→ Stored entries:

::::::::::

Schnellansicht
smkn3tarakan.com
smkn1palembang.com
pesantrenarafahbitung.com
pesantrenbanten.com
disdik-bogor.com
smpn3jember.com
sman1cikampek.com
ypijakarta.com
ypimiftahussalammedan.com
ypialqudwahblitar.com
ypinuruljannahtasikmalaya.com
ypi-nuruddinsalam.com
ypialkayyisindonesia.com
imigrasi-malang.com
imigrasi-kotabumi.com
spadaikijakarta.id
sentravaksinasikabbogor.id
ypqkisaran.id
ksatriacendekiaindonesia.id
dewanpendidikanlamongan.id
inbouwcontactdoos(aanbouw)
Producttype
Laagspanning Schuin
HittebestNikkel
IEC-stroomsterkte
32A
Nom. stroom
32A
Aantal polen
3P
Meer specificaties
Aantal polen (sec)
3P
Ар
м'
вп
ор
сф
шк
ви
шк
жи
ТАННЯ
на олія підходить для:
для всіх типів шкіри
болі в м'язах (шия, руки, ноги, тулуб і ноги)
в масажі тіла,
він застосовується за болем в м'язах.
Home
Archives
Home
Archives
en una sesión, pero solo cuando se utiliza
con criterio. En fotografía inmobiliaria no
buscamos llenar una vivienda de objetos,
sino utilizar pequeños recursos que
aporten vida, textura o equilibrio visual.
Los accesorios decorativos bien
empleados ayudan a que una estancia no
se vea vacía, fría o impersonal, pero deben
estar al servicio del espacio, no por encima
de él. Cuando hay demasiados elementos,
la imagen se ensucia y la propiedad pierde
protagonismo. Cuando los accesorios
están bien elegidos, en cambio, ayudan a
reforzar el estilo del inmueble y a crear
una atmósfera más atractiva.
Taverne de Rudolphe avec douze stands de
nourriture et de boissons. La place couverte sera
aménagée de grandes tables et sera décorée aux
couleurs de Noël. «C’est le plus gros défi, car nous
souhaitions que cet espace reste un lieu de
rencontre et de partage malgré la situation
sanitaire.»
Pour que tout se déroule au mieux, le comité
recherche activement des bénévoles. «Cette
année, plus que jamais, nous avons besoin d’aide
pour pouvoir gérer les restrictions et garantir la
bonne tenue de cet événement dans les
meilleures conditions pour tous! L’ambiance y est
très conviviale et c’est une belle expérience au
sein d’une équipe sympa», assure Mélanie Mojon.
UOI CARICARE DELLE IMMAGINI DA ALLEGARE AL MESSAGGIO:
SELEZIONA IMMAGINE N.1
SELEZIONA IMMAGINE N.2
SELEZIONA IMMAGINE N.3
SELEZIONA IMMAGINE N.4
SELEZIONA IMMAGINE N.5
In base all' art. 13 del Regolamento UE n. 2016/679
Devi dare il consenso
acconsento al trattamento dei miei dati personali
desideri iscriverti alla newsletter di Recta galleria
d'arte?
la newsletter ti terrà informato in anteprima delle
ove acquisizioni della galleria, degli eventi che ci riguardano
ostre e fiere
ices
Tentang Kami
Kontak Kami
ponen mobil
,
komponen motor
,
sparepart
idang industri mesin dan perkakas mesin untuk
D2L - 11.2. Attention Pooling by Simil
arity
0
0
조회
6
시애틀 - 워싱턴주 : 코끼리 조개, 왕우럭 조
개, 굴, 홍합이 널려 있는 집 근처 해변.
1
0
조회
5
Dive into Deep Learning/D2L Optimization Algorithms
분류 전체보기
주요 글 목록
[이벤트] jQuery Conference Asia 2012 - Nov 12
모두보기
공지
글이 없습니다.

::::::::::

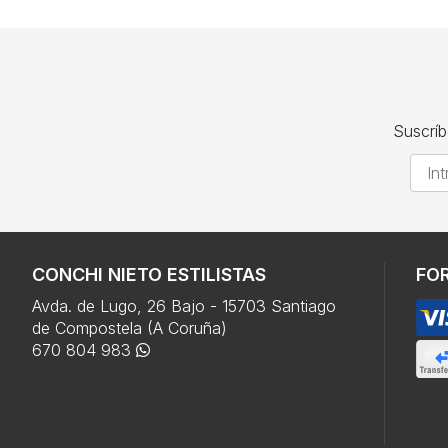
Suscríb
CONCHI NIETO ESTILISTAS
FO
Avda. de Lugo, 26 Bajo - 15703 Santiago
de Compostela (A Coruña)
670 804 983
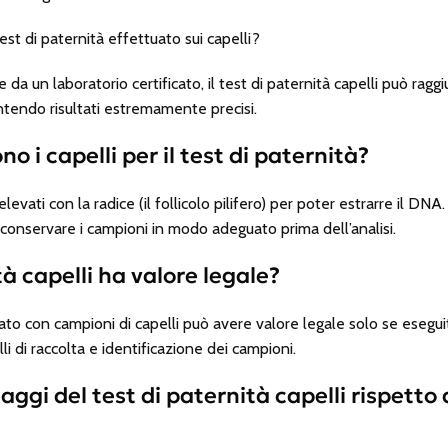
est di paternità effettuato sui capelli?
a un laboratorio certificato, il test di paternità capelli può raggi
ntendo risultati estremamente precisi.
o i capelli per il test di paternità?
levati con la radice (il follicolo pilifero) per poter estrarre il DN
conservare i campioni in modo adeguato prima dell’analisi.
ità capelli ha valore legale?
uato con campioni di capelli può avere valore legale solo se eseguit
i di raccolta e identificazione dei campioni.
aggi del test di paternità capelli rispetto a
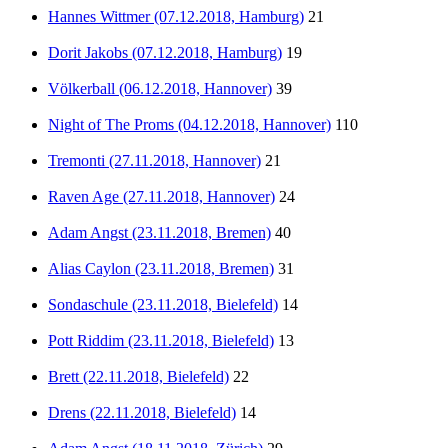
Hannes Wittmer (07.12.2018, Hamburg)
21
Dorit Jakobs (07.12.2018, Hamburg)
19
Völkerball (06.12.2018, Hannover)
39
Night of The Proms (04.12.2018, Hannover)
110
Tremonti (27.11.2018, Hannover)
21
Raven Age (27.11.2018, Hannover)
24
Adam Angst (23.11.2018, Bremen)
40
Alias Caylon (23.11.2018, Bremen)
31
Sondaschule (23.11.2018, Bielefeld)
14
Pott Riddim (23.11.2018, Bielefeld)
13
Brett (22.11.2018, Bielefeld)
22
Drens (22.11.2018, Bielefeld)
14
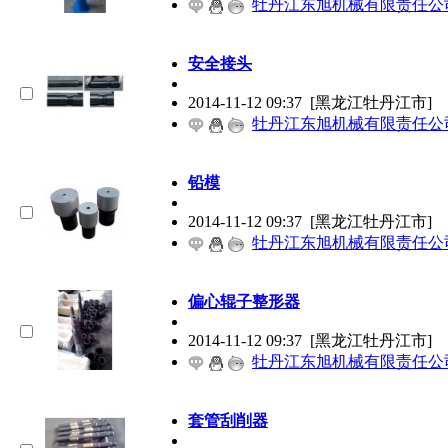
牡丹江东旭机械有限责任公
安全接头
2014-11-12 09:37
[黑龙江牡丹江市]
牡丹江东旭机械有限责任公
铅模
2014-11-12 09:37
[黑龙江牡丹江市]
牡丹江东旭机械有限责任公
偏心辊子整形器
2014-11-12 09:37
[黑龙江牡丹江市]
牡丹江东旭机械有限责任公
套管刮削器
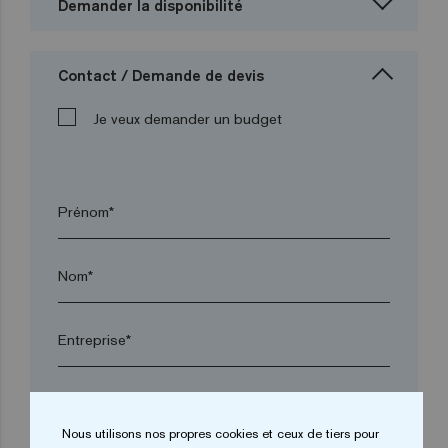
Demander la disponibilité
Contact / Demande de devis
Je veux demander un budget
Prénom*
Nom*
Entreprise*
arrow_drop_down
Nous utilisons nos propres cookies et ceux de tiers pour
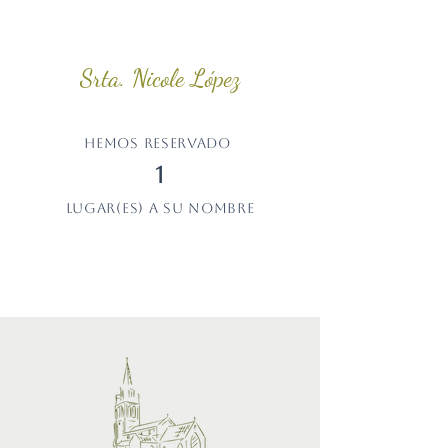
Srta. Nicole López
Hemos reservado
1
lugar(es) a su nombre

::::::::::

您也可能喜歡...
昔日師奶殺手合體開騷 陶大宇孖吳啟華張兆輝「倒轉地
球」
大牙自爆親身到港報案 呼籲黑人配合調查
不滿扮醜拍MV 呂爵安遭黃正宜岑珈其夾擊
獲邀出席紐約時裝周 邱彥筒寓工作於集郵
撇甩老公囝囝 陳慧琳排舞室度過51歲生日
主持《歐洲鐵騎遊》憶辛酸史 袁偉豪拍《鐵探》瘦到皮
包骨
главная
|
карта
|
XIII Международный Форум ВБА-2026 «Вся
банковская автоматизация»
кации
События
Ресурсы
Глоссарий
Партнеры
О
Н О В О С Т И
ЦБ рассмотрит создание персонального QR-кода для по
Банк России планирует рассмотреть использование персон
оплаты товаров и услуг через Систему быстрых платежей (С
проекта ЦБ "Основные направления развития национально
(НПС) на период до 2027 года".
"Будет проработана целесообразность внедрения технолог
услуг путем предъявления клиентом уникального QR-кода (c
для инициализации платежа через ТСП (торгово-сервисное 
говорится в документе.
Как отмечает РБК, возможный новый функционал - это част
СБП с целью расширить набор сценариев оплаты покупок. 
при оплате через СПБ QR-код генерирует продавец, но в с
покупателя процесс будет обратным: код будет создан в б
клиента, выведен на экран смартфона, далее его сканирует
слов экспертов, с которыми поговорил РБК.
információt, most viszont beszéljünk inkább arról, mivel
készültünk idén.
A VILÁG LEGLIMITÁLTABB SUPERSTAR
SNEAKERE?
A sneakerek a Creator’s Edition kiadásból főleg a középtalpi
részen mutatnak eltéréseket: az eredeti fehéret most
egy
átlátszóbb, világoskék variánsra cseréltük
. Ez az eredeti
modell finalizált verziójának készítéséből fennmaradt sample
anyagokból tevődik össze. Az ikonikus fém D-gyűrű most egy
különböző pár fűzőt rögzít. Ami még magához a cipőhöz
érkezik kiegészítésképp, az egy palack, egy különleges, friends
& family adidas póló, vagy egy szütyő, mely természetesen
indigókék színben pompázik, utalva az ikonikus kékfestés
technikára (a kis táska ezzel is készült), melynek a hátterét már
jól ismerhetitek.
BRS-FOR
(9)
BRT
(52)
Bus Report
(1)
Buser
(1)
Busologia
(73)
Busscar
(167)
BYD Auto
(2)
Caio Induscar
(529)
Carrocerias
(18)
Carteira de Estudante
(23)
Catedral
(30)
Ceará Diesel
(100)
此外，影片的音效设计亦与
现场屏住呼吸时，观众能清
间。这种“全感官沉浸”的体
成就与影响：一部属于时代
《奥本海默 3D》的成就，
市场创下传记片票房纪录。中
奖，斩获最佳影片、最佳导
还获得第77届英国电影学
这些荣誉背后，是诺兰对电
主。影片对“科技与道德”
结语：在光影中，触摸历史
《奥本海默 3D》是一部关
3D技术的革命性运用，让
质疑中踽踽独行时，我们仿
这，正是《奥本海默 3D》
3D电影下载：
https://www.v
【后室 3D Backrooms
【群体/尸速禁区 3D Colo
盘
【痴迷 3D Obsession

::::::::::

→ Task: Pull every line with "Bielefeld" from the records.

→ Task output:
Sondaschule (23.11.2018, Bielefeld)
Pott Riddim (23.11.2018, Bielefeld)
Brett (22.11.2018, Bielefeld)
Drens (22.11.2018, Bielefeld)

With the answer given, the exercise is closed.